Modifying Oddmuse
Oddmuse is a wiki script written in perl. It is based on the Usemod wiki script, but can produce valid xhtml. Oddmuse does not need a database, page data is stored in text files.
To get a wiki running on a Web server that runs Apache (1.2 upwards) and that can run perl cgi scripts, you just need to
- specify the path to the data folder
- set the configuration variables to reflect how you want the wiki to work
- upload the script to the cgi-bin of your Web server
- create the data folder and set permissions appropriately (755 for the script and 777 for the data folder).
There are specific instructions for Windows XP, Mac OS X and a Gnu/Linux system. There is also some information on the configuration settings.
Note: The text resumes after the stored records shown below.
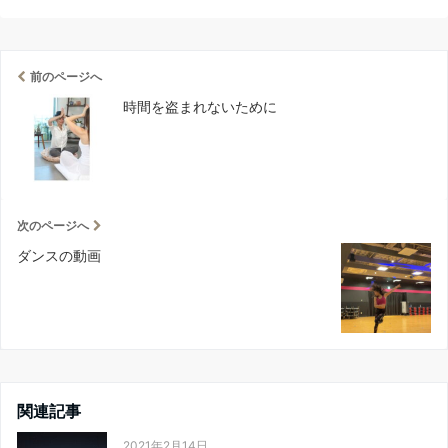
前のページへ
時間を盗まれないために
次のページへ
ダンスの動画
関連記事
2021年2月14日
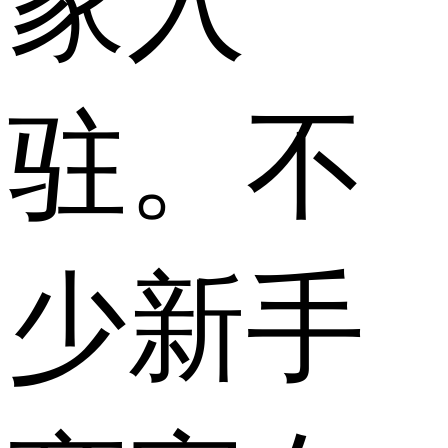
家入
驻。不
少新手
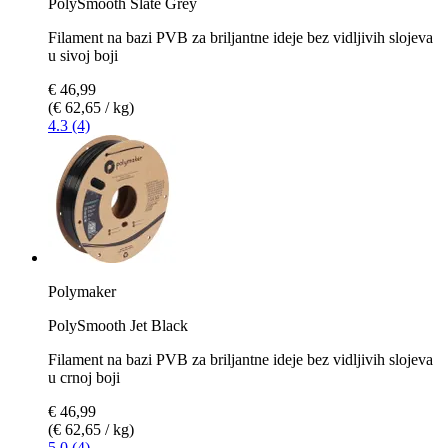
PolySmooth Slate Grey
Filament na bazi PVB za briljantne ideje bez vidljivih slojeva
u sivoj boji
€ 46,99
(€ 62,65 / kg)
4.3 (4)
Polymaker
PolySmooth Jet Black
Filament na bazi PVB za briljantne ideje bez vidljivih slojeva
u crnoj boji
€ 46,99
(€ 62,65 / kg)
5.0 (4)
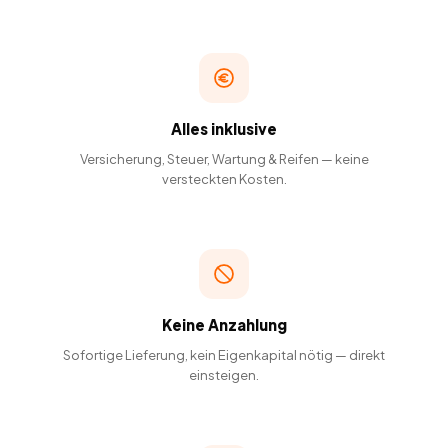
Alles inklusive
Versicherung, Steuer, Wartung & Reifen — keine
versteckten Kosten.
Keine Anzahlung
Sofortige Lieferung, kein Eigenkapital nötig — direkt
einsteigen.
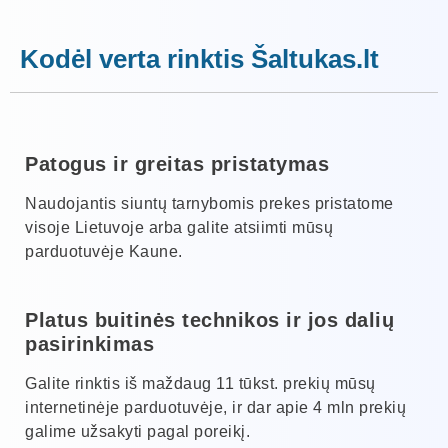
Kodėl verta rinktis Šaltukas.lt
Patogus ir greitas pristatymas
Naudojantis siuntų tarnybomis prekes pristatome
visoje Lietuvoje arba galite atsiimti mūsų
parduotuvėje Kaune.
Platus buitinės technikos ir jos dalių
pasirinkimas
Galite rinktis iš maždaug 11 tūkst. prekių mūsų
internetinėje parduotuvėje, ir dar apie 4 mln prekių
galime užsakyti pagal poreikį.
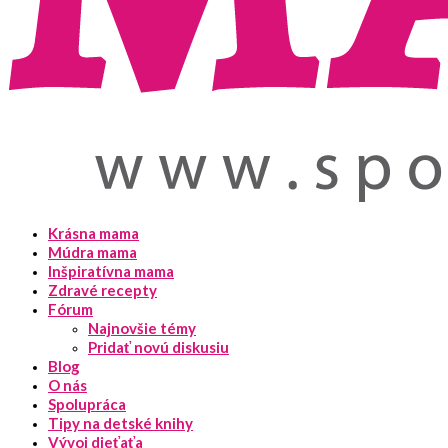
Krásna mama
Múdra mama
Inšpiratívna mama
Zdravé recepty
Fórum
Najnovšie témy
Pridať novú diskusiu
Blog
O nás
Spolupráca
Tipy na detské knihy
Vývoj dieťaťa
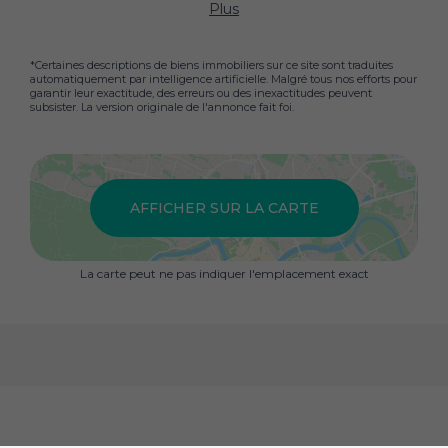
Plus
*Certaines descriptions de biens immobiliers sur ce site sont traduites
automatiquement par intelligence artificielle. Malgré tous nos efforts pour
garantir leur exactitude, des erreurs ou des inexactitudes peuvent
subsister. La version originale de l'annonce fait foi.
AFFICHER SUR LA CARTE
La carte peut ne pas indiquer l'emplacement exact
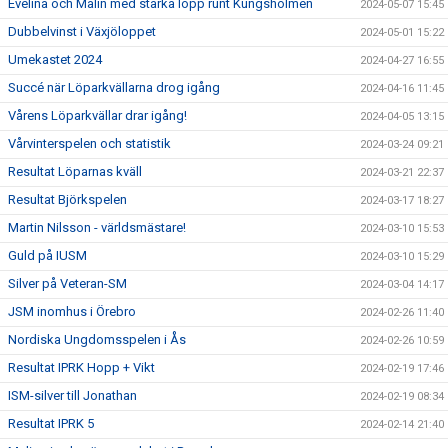
Evelina och Malin med starka lopp runt Kungsholmen
2024-05-07 15:45
Dubbelvinst i Växjöloppet
2024-05-01 15:22
Umekastet 2024
2024-04-27 16:55
Succé när Löparkvällarna drog igång
2024-04-16 11:45
Vårens Löparkvällar drar igång!
2024-04-05 13:15
Vårvinterspelen och statistik
2024-03-24 09:21
Resultat Löparnas kväll
2024-03-21 22:37
Resultat Björkspelen
2024-03-17 18:27
Martin Nilsson - världsmästare!
2024-03-10 15:53
Guld på IUSM
2024-03-10 15:29
Silver på Veteran-SM
2024-03-04 14:17
JSM inomhus i Örebro
2024-02-26 11:40
Nordiska Ungdomsspelen i Ås
2024-02-26 10:59
Resultat IPRK Hopp + Vikt
2024-02-19 17:46
ISM-silver till Jonathan
2024-02-19 08:34
Resultat IPRK 5
2024-02-14 21:40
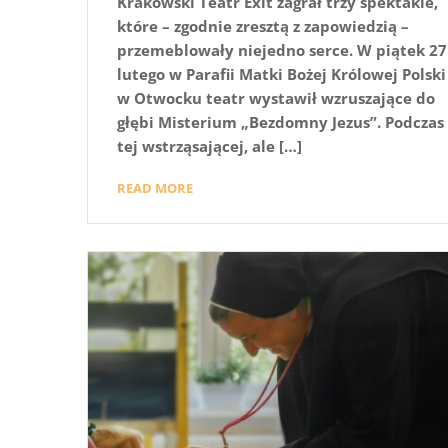
Krakowski Teatr Exit zagrał trzy spektakle,
które – zgodnie zresztą z zapowiedzią –
przemeblowały niejedno serce. W piątek 27
lutego w Parafii Matki Bożej Królowej Polski
w Otwocku teatr wystawił wzruszające do
głębi Misterium „Bezdomny Jezus”. Podczas
tej wstrząsającej, ale […]
READ MORE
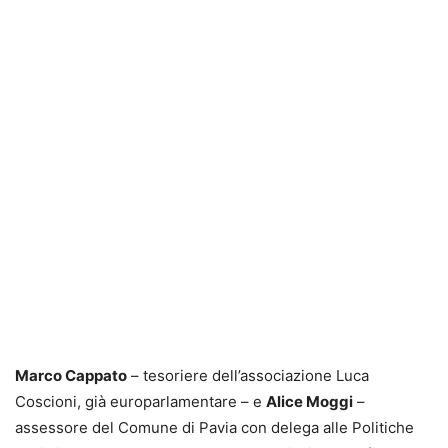
Marco Cappato
– tesoriere dell’associazione Luca
Coscioni, già europarlamentare – e
Alice Moggi
–
assessore del Comune di Pavia con delega alle Politiche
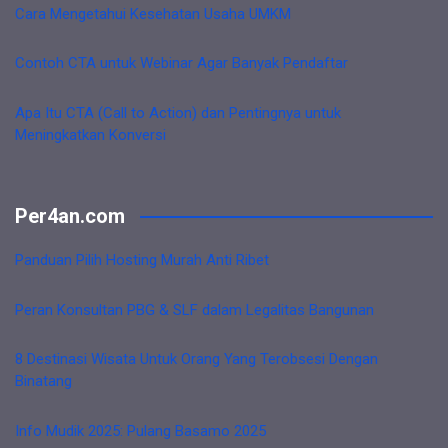
Cara Mengetahui Kesehatan Usaha UMKM
Contoh CTA untuk Webinar Agar Banyak Pendaftar
Apa Itu CTA (Call to Action) dan Pentingnya untuk
Meningkatkan Konversi
Per4an.com
Panduan Pilih Hosting Murah Anti Ribet
Peran Konsultan PBG & SLF dalam Legalitas Bangunan
8 Destinasi Wisata Untuk Orang Yang Terobsesi Dengan
Binatang
Info Mudik 2025: Pulang Basamo 2025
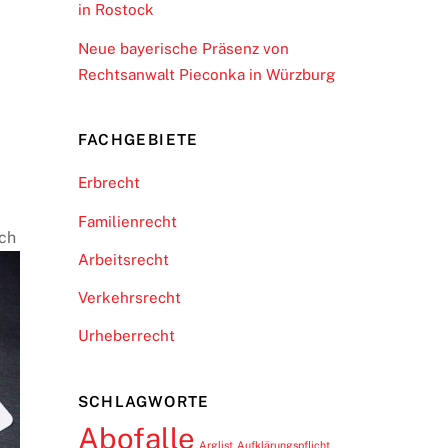
in Rostock
Neue bayerische Präsenz von
Rechtsanwalt Pieconka in Würzburg
FACHGEBIETE
Erbrecht
Familienrecht
ach
Arbeitsrecht
Verkehrsrecht
Urheberrecht
SCHLAGWORTE
Abofalle
Arglist
Aufklärungspflicht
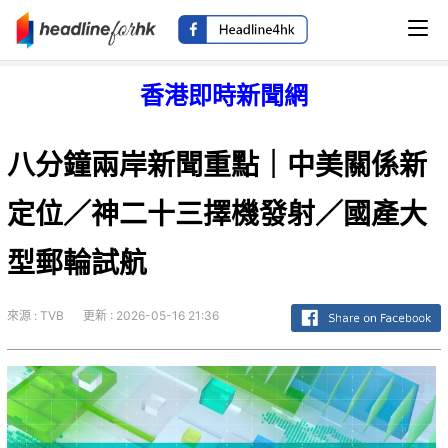
香港即時新聞網
八分鐘兩岸新聞重點｜中美關係新
定位／神二十三擇機發射／國產大
型郵輪試航
來源 : TVB
更新 : 2026-05-16 21:36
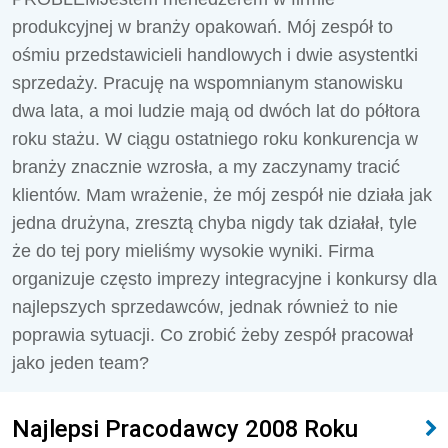
produkcyjnej w branży opakowań. Mój zespół to
ośmiu przedstawicieli handlowych i dwie asystentki
sprzedaży. Pracuję na wspomnianym stanowisku
dwa lata, a moi ludzie mają od dwóch lat do półtora
roku stażu. W ciągu ostatniego roku konkurencja w
branży znacznie wzrosła, a my zaczynamy tracić
klientów. Mam wrażenie, że mój zespół nie działa jak
jedna drużyna, zresztą chyba nigdy tak działał, tyle
że do tej pory mieliśmy wysokie wyniki. Firma
organizuje często imprezy integracyjne i konkursy dla
najlepszych sprzedawców, jednak również to nie
poprawia sytuacji. Co zrobić żeby zespół pracował
jako jeden team?
Najlepsi Pracodawcy 2008 Roku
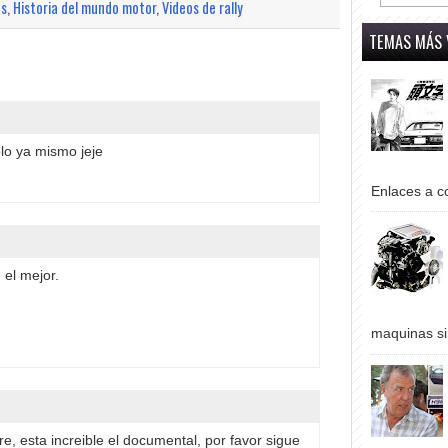
os
,
Historia del mundo motor
,
Videos de rally
TEMAS MÁS 
o ya mismo jeje
Enlaces a co
 el mejor.
maquinas si
, esta increible el documental, por favor sigue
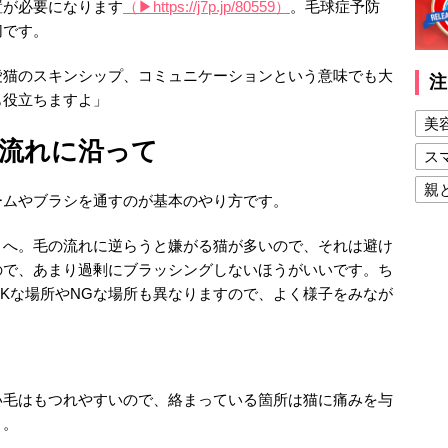
置が必要になります
（▶https://j7p.jp/80559）
。毛球症予防
切です。
愛猫のスキンシップ、コミュニケーションという意味でも大
注
も役立ちますよ」
美
流れに沿って
ス
親
ームやブラシを通すのが基本のやり方です。
健
うへ。毛の流れに逆らうと嫌がる猫が多いので、それは避け
美
ので、あまり過剰にブラッシングしないほうがいいです。ち
夫
Kな場所やNGな場所も異なりますので、よく様子をみなが
い毛はもつれやすいので、絡まっている箇所は猫に痛みを与
う。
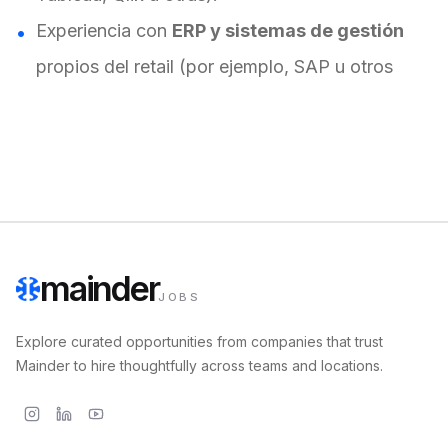
Experiencia con
ERP y sistemas de gestión
propios del retail (por ejemplo, SAP u otros
mainder
JOBS
Explore curated opportunities from companies that trust
Mainder to hire thoughtfully across teams and locations.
Oddmuse offers some ‘advanced’ facilities including,
- File upload, you create a page to hold the file, and then edit that page. In the editor box, the phrase ‘replace this text with a file’ appears. Follow that link and browse for your file and click the upload button. The page now contains only a link to the file. Any text has been overwritten by the file link
- Rollback, if the wiki is set so that anyone can edit the pages, then if the user sets a user name, then that user can roll back a page to a previous version – that results in later versions being lost
- Allow any visitor to edit
- Allow only some people to upload files and ‘roll back’ pages to earlier states
- Forget about users once the browser has been closed – the wiki will be used on shared computers during an event
Rollback
Unfortunately, any visitor who sets a ‘username’ by typing their username into the box on the editing page can then rollback the history of pages. The implicated code is on line 1917 in the subDoHistory function.my $rollback = UserCanEdit($id, 0) &&
(GetParam('username', '') or UserIsEditor());The logic is as follows: Rollback if users can edit AND (user has set a user name OR user is the editor)
I changed the logic to
my $rollback = UserCanEdit($id, 0) && UserIsAdmin();or, in English, Rollback if users can edit AND user is an admin. That will stop users accidentally rolling back a full page to the first edit. Those with the admin password can roll pages back in the case of a complete foo-bar due to layout codes or the ‘she who saves last wins’ issue.
Cookie expiry
Oddmuse sets a cookie, and the default script has a cookie expiry set to 2 years after last use. If someone typed the admin password on a Web browser in a drop-in IT room, that machine would have all rights until the cookies were next deleted. The code is on line 2205 in the subCookie function…sub Cookie {
my ($changed, $visible, %params) = CookieData();
# params are URL encoded
if ($changed) {
my $cookie = join(UrlEncode($FS), %params);
# no CTL in field values
my $result = $q->cookie(-name=>$CookieName,
-value=>$cookie,
-expires=>'+2y');
$Message .= $q->p(T('Cookie: ') . $CookieName . ', '
. join(', ', map {$_ . '=' . $params{$_}}
keys(%params))) if $visible;
return $result;
}
return '';
}I changed line 2205 to read
-expires=>'';
i.e. I set no expiry so the cookie will expire after the current session, when the user quits the browser. Some Web pages about cookies suggest setting a cookie expiry in the past. In that case, MS Internet Explorer expires the cookie as soon as the cookie is created. I must admit that behavior does strike me as more logical than the Netscape response of expiring the cookie after the browser closes.
Oddmuse is written in a well structured way and I was able to work out which functions contained the code I needed to change. I could also be confident that changing the subDoHistory function would not change (say) the alignment of lists, or the handling of images. I was able to customise this lightweight server application for my needs in about an hour.